──────── RECORDS PROVIDED ────────

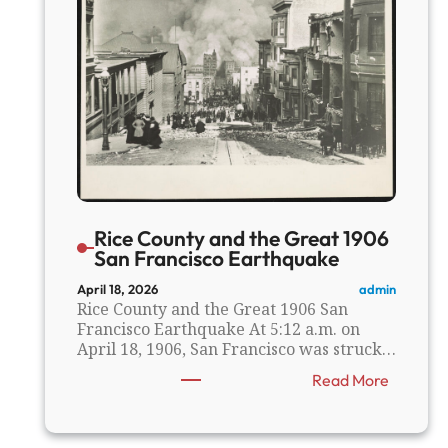
s
Rice County and the Great 1906
San Francisco Earthquake
admin
April 18, 2026
Rice County and the Great 1906 San
Francisco Earthquake At 5:12 a.m. on
April 18, 1906, San Francisco was struck…
:
Read More
R
i
c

────────

ACTIVITY | Give the number of lines in the listing above where the word "Earthquake" appears, and nothing else.

RESULT FOR THIS EXERCISE | 2